• [Work request]: Your reply should repeat all records verbatim and contain no images.

──────── Dataset content ────────

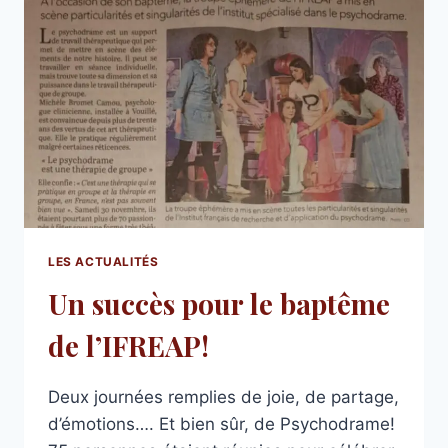
LES ACTUALITÉS
Un succès pour le baptême
de l’IFREAP!
Deux journées remplies de joie, de partage,
d’émotions…. Et bien sûr, de Psychodrame!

────────

• [Answer to this task]:
LES ACTUALITÉS
Un succès pour le baptême
de l’IFREAP!
Deux journées remplies de joie, de partage,
d’émotions…. Et bien sûr, de Psychodrame!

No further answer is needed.